The eigenfunction approach to differential equations exemplifies this power: by viewing solutions as linear combinations of basis functions (eigenvectors), complex partial differential equations become linear algebra problems that computers can solve efficiently.

The extension to arbitrary meshes and shapes shows how this mathematical framework scales from textbook examples to real-world computational problems in graphics, physics, and engineering.

The Conceptual Direction Debate

Discussion reveals disagreement about whether it’s more natural to think of “vectors as functions” or “functions as vectors.” Some argue that vectors are actually discrete-domain functions, making functions the more fundamental concept rather than a generalization of vectors.

This perspective suggests that the familiar finite-dimensional vectors are special cases of the more general function concept, where the domain happens to be a finite set of indices. From this view, the article’s approach reverses the natural conceptual hierarchy.

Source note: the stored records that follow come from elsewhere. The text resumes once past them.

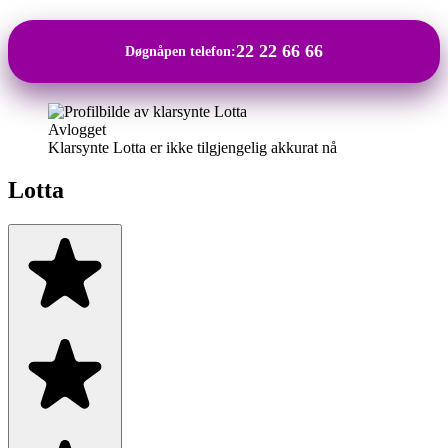
22 22 66 66
Døgnåpen telefon:
Avlogget
Klarsynte Lotta er ikke tilgjengelig akkurat nå
Lotta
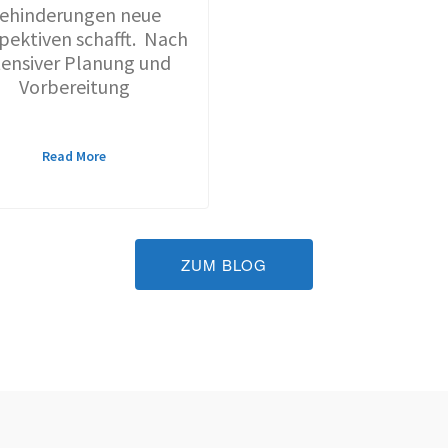
ehinderungen neue
pektiven schafft. Nach
tensiver Planung und
Vorbereitung
Read More
ZUM BLOG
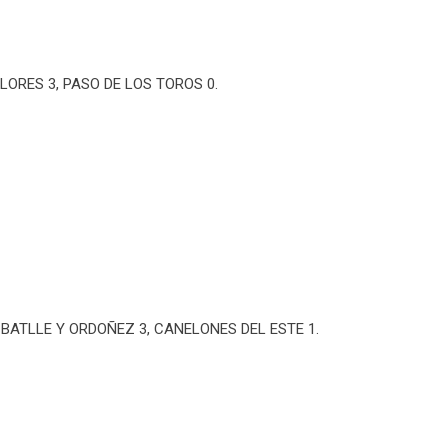
LORES 3, PASO DE LOS TOROS 0.
BATLLE Y ORDOÑEZ 3, CANELONES DEL ESTE 1.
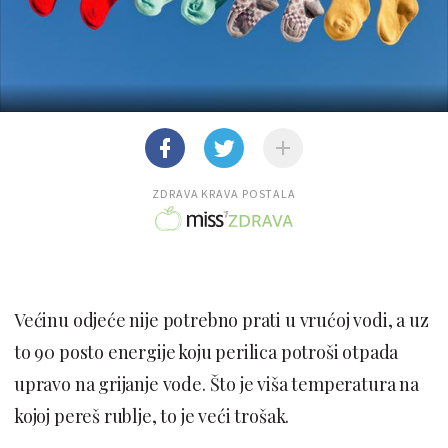
ZDRAVA KRAVA POSTALA
Većinu odjeće nije potrebno prati u vrućoj vodi, a uz
to 90 posto energije koju perilica potroši otpada
upravo na grijanje vode. Što je viša temperatura na
kojoj pereš rublje, to je veći trošak.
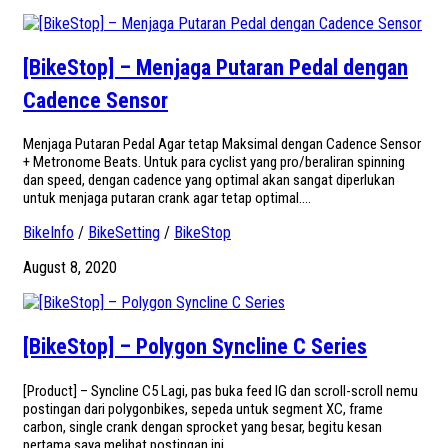
[BikeStop] – Menjaga Putaran Pedal dengan
Cadence Sensor
Menjaga Putaran Pedal Agar tetap Maksimal dengan Cadence Sensor
+ Metronome Beats. Untuk para cyclist yang pro/beraliran spinning
dan speed, dengan cadence yang optimal akan sangat diperlukan
untuk menjaga putaran crank agar tetap optimal....
BikeInfo
/
BikeSetting
/
BikeStop
August 8, 2020
[BikeStop] – Polygon Syncline C Series
[Product] – Syncline C5 Lagi, pas buka feed IG dan scroll-scroll nemu
postingan dari polygonbikes, sepeda untuk segment XC, frame
carbon, single crank dengan sprocket yang besar, begitu kesan
pertama saya melihat postingan ini....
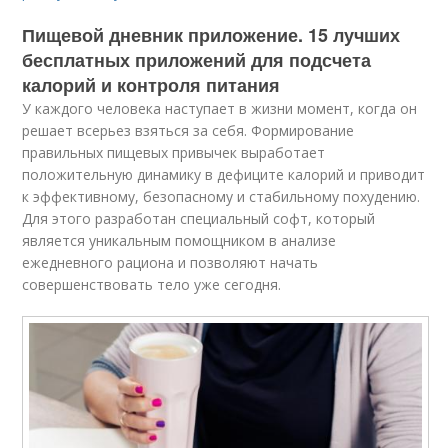
Пищевой дневник приложение. 15 лучших
бесплатных приложений для подсчета
калорий и контроля питания
У каждого человека наступает в жизни момент, когда он
решает всерьез взяться за себя. Формирование
правильных пищевых привычек выработает
положительную динамику в дефиците калорий и приводит
к эффективному, безопасному и стабильному похудению.
Для этого разработан специальный софт, который
является уникальным помощником в анализе
ежедневного рациона и позволяют начать
совершенствовать тело уже сегодня.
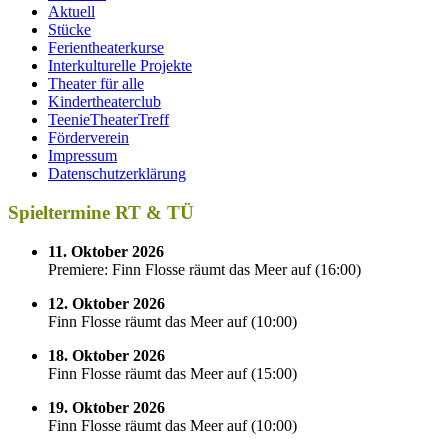
Aktuell
Stücke
Ferientheaterkurse
Interkulturelle Projekte
Theater für alle
Kindertheaterclub
TeenieTheaterTreff
Förderverein
Impressum
Datenschutzerklärung
Spieltermine RT & TÜ
11. Oktober 2026
Premiere: Finn Flosse räumt das Meer auf
(
16:00
)
12. Oktober 2026
Finn Flosse räumt das Meer auf
(
10:00
)
18. Oktober 2026
Finn Flosse räumt das Meer auf
(
15:00
)
19. Oktober 2026
Finn Flosse räumt das Meer auf
(
10:00
)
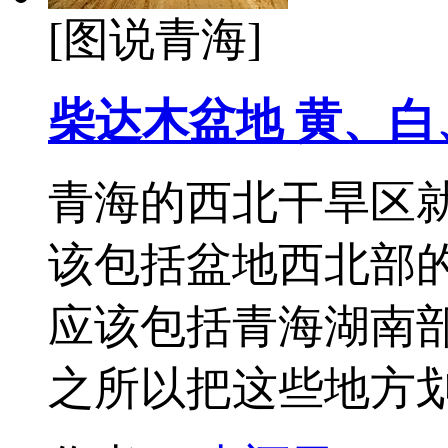
[图说青海]
柴达木盆地 黄、
青海的西北干旱区
该包括盆地西北部
应该包括青海湖南
之所以把这些地方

However, the pedagogical value of starting with familiar vectors and extending to functions remains clear. Most readers have stronger intuition for geometric vectors than for abstract function spaces, making the vector-to-function direction more accessible for building understanding.

Limitations and Breakdown Points

The infinite-dimensional setting introduces fundamental differences from finite-dimensional linear algebra. Properties like compactness behave differently, and operators require careful attention to their domains—concerns that don’t exist in finite dimensions.

The article hints at these limitations when noting that the Laplacian operator is shown to be symmetric rather than self-adjoint, a distinction that matters in infinite dimensions but not finite ones. These technical details reflect deeper mathematical subtleties that can’t be ignored in rigorous applications.

Despite these limitations, the vector perspective provides valuable intuition and computational tools for functional analysis. The key is understanding when the analogy works well and when additional mathematical machinery becomes necessary.

The approach serves as an excellent introduction to functional analysis, where linear algebra intuition helps navigate function spaces while acknowledging the important ways that infinite-dimensional spaces differ from their finite-dimensional counterparts.